Come vi abbiamo già detto questa mattina, l’Onda Pride non è ancora terminata: altre cinque città scenderanno in piazza dal 4 luglio fino all’1 agosto (Catania, Genova, Foggia, Napoli e Reggio Calabria). Continuiamo, allora il nostro viaggio tra i testimonial di quest’onda, tra chi ha scelto di metterci la faccia e di raccontarsi, per urlare con orgoglio che “è una questione di diritti umani”
Giulio, 49 anni.
Giornalista freelance, capatosta, preciso, indeciso, sieropositivo, gay. #human
Giulio ama camminare, andare al mare, ascoltare la musica dal vivo, quella barocca, l’elettronica, l’hip hop e il dubstep. Giulio ama la vita. La ama così tanto che vorrebbe averne vissuta di più. “Ho saputo di essere positivo all’HIV nel ‘97. Avevo trentun anni. Lì per lì pensavo di non arrivare mai ai quaranta. Per questo oggi dico già di averne 49, anche se ne ho ancora 48. Perché sono felice di esserci arrivato”. Dopo alcuni momenti di panico, Giulio ha capito che l’unica cosa che poteva fare era vivere intensamente ogni giorno della sua vita.

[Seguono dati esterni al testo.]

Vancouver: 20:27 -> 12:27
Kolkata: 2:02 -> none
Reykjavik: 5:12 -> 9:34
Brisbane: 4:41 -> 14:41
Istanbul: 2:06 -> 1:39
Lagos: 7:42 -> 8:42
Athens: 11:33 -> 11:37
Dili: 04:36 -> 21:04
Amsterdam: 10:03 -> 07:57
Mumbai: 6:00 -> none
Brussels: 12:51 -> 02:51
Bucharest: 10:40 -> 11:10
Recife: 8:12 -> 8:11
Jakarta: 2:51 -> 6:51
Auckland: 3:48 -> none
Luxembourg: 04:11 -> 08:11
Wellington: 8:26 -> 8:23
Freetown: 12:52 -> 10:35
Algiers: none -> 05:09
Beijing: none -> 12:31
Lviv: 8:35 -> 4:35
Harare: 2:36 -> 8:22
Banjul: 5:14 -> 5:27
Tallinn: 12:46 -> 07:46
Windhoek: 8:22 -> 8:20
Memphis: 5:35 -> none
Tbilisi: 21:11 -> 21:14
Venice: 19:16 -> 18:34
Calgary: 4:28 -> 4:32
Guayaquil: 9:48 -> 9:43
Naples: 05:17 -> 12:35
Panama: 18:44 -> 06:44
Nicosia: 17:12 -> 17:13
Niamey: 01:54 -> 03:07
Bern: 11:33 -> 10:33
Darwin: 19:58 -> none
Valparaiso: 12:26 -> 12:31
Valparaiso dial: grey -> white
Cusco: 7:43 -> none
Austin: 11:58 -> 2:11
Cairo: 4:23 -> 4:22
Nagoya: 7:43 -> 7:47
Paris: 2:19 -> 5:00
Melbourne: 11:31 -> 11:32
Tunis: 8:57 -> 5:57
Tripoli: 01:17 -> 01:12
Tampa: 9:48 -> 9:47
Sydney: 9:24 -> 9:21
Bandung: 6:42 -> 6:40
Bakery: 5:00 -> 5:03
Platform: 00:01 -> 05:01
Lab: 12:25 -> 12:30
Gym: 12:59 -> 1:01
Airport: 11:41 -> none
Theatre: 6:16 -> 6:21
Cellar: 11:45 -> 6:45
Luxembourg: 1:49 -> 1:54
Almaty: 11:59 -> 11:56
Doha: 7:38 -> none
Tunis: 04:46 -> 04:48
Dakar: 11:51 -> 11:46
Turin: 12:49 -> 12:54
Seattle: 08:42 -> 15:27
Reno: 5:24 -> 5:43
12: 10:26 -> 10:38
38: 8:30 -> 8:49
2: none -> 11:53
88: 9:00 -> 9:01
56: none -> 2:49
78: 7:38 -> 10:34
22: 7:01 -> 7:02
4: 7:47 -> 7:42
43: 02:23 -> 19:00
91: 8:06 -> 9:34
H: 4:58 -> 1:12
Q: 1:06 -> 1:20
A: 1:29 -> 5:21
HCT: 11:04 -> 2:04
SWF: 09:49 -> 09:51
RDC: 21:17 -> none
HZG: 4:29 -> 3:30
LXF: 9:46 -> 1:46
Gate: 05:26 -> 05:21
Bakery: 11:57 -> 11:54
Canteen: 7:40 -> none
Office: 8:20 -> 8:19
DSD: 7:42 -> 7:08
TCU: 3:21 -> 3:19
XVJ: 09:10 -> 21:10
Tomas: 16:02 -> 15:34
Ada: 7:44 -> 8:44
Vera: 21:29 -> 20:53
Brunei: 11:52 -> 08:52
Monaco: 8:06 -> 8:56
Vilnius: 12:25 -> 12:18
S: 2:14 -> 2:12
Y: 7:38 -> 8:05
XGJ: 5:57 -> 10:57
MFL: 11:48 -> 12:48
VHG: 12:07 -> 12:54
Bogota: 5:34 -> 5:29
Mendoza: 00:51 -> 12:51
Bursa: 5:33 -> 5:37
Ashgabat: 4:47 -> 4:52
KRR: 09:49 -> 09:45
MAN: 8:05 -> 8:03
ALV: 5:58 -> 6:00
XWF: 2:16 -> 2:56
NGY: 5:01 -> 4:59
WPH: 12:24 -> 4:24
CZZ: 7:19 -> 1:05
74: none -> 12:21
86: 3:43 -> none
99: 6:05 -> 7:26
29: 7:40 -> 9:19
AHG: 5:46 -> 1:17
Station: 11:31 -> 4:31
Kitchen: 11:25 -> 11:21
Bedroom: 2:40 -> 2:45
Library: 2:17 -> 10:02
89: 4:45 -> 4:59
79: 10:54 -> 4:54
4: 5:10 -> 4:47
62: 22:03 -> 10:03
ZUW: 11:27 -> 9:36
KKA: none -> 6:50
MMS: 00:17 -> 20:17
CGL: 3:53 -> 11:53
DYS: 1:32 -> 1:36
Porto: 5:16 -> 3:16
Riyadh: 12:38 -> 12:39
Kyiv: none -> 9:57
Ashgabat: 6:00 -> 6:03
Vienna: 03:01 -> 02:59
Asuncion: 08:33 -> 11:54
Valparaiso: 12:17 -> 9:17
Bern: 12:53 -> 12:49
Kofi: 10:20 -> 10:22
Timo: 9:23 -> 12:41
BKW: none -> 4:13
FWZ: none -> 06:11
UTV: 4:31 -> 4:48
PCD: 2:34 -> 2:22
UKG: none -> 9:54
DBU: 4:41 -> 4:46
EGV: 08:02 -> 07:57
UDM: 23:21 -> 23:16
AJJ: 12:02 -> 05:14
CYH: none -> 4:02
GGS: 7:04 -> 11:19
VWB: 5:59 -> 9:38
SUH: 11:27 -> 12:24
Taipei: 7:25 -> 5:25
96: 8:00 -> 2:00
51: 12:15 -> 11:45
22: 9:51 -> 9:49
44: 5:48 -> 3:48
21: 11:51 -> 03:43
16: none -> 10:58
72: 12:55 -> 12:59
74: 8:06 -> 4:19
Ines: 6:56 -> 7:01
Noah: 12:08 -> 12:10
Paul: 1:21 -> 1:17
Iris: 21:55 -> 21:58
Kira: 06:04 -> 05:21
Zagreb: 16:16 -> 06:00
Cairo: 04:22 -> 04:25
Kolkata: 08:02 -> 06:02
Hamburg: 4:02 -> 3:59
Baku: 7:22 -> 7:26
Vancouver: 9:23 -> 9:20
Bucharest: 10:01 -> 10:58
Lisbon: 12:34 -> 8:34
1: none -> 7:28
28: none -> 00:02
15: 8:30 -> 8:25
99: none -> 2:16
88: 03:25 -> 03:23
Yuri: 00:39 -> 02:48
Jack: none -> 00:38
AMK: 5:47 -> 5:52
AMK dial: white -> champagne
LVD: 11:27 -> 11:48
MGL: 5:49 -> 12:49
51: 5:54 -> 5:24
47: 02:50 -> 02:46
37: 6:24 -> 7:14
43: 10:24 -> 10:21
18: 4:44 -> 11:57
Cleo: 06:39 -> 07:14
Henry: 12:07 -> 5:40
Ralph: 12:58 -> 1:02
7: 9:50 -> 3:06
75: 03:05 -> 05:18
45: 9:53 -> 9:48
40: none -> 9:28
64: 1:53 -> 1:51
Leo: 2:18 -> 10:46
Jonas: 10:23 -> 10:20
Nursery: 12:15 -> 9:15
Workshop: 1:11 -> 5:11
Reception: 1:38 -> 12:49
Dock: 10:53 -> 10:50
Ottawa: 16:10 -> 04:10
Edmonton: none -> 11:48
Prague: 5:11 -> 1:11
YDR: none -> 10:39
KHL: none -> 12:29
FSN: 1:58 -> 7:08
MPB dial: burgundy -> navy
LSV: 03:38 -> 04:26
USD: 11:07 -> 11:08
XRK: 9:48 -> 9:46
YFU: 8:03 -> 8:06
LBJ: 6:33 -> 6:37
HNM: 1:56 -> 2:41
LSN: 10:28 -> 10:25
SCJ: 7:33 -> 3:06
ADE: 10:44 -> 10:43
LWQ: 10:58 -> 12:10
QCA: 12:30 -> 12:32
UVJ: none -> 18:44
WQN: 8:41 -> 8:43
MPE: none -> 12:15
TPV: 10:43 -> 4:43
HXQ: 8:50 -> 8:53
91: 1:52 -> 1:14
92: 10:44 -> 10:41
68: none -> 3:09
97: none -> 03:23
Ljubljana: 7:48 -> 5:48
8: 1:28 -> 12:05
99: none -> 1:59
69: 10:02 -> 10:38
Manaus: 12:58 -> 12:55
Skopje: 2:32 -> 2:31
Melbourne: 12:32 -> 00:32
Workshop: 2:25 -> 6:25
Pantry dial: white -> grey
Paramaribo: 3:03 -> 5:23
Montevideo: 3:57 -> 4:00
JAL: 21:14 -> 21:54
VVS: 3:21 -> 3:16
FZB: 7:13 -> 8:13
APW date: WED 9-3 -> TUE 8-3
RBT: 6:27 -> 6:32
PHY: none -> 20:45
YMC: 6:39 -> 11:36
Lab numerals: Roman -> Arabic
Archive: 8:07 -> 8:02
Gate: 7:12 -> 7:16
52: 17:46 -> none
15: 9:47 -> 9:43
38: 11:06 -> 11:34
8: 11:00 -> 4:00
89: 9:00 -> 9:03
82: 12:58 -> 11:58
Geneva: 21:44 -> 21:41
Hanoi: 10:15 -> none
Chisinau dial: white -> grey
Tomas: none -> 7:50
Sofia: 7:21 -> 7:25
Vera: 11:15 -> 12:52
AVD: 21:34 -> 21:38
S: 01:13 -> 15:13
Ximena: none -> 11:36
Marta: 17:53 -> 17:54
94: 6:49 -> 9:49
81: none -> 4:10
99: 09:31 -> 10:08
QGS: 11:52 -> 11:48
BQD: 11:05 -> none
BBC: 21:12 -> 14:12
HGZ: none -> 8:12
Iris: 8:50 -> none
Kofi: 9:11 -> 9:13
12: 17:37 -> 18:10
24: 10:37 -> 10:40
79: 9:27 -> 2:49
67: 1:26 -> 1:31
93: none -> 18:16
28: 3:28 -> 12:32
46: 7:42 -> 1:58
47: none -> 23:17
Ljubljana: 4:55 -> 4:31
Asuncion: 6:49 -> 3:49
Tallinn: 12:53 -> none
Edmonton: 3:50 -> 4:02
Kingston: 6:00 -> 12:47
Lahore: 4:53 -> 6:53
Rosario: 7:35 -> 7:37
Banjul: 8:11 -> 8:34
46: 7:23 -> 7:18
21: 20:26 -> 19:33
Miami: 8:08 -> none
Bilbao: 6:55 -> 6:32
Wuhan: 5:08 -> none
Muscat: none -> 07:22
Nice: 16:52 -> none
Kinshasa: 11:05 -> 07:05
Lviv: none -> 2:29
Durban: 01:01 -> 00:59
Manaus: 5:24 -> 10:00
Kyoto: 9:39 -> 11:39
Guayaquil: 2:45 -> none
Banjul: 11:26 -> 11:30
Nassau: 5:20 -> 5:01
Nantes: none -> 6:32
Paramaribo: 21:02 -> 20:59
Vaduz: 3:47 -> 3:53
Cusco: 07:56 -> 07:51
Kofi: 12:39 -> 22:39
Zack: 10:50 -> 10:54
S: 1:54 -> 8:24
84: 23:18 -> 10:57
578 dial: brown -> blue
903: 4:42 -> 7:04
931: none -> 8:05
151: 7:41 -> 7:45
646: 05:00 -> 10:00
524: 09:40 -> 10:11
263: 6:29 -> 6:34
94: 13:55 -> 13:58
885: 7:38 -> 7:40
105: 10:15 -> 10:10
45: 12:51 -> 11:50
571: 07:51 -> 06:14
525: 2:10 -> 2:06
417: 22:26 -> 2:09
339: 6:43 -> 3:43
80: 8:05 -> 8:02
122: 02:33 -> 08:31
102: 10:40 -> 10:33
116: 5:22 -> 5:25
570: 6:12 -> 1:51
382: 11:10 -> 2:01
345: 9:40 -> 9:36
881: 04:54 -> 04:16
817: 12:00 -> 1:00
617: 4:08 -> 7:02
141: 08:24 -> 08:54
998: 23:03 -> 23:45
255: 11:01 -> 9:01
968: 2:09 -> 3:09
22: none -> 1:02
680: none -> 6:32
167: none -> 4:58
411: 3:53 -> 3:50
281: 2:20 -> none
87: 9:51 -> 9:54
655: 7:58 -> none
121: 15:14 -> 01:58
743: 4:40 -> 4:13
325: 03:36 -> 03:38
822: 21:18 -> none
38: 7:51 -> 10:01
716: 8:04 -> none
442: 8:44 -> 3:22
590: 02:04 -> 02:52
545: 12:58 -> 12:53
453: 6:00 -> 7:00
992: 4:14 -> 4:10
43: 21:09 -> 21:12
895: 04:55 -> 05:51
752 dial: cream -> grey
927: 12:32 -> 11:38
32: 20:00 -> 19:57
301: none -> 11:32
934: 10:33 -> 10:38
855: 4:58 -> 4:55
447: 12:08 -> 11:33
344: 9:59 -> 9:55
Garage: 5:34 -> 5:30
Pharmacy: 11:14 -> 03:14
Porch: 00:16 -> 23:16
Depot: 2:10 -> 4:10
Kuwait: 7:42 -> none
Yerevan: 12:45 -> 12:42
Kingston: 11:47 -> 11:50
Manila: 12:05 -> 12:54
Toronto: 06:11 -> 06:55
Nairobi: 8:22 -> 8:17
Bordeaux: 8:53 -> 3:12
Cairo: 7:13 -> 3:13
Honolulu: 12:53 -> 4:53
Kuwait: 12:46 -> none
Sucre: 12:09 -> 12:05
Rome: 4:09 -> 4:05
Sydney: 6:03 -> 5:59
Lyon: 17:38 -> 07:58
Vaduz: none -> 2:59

Non ha aspettato, ha cercato subito di reagire. A quel tempo aveva dei valori troppo bassi, per i quali non era richiesto l’inizio di una terapia. Così decise di partecipare a un protocollo sperimentale a Losanna, in Svizzera. Negli anni la sua terapia è cambiata molte volte e ora si è stabilizzata: “Prendo le mie due pillole al giorno e sono tranquillo”. Se pensa ai problemi della sua vita di sieropositivo, non pensa ai problemi sanitari, ma a quelli della discriminazione, anche velata, quell’imbarazzo diffuso nel non saper gestire l’argomento che lo lascia perplesso, e combattivo. C’è ancora molto da fare per informare le persone, e Giulio lo sa bene, tanto da averne fatto uno scopo nella sua vita da attivista.
Giulio ha sempre avuto relazioni sentimentali lunghe e sierodiscordanti (con persone sieronegative). Non può trasmettere il virus sessualmente, perché ha un carica virale non rilevabile da molti anni. Comunque lo dice sempre prima o usa il preservativo. Di chi l’ha rifiutato, sulla base della paura o del pregiudizio, non conserva alcun ricordo negativo. “Peggio per lui”, dice, con una punta d’orgoglio.
In una società che vuole farti andare nella direzione di quello che devi essere, non di quello che sei, Giulio non vuole proprio stare. “Mi sento diverso perché voglio conservare il bambino che c’è in me”. Sulla questione matrimonio, ad esempio, non ha alcun dubbio: lottare è giustissimo per dare a tutte le persone gli stessi diritti, ma a livello personale proprio non gli interessa. Così come non crede nella “famiglia”, se per famiglia s’intende solo quel modello imposto dall’alto con ruoli e scopi definitissimi e spesso subiti e interpretati malamente. Crede invece che nella realtà delle cose ci siano delle forme di familiarità “creativa” che portano con loro una ricchezza culturale che potrebbe davvero cambiare in meglio questo mondo.
Giulio oggi è innamorato. Eppure, se pensa al futuro, forse preferisce l’idea di invecchiare da solo. “Se io vedo per strada un settantenne da solo, e poi vedo una coppietta di settantenni, ecco io provo più invidia per quello da solo, perché è riuscito ad arrivare alla sua età con le sue proprie gambe. Arrivarci in due mi sembra meno eroico. Perché la vita deve essere eroica”. Poi Giulio un po’ ci ripensa, e dice che forse sono solo le sue “fisime” a fargli dire così. La verità è che Giulio è innamorato davvero, soprattutto della vita. “Sono così curioso di vedere come sarò tra 10 anni. Se c’arrivo.” Scherza sulla morte, perché chi ha vissuto un’esperienza come la sua “ha sempre la consapevolezza che ci siamo temporaneamente su questa terra. E se riesci a tenerlo presente, in modo positivo, te la godi davvero la vita.”
Giulio al Pride ci va sempre, a gridare al mondo che le persone con HIV sono in primo luogo persone. Ci va perché lì “si incontrano tanti, bellissimi, stupendi esseri umani, tutti unici. Io non conosco persone che dopo essere state a un Pride abbiano fatto commenti negativi. Conosco solo persone che non essendoci mai state, li hanno fatti. Perché se poi ci vai, ti rendi conto che quello sfilare è un po’ un andare, tutti insieme, verso un mondo diverso. Migliore di questo”.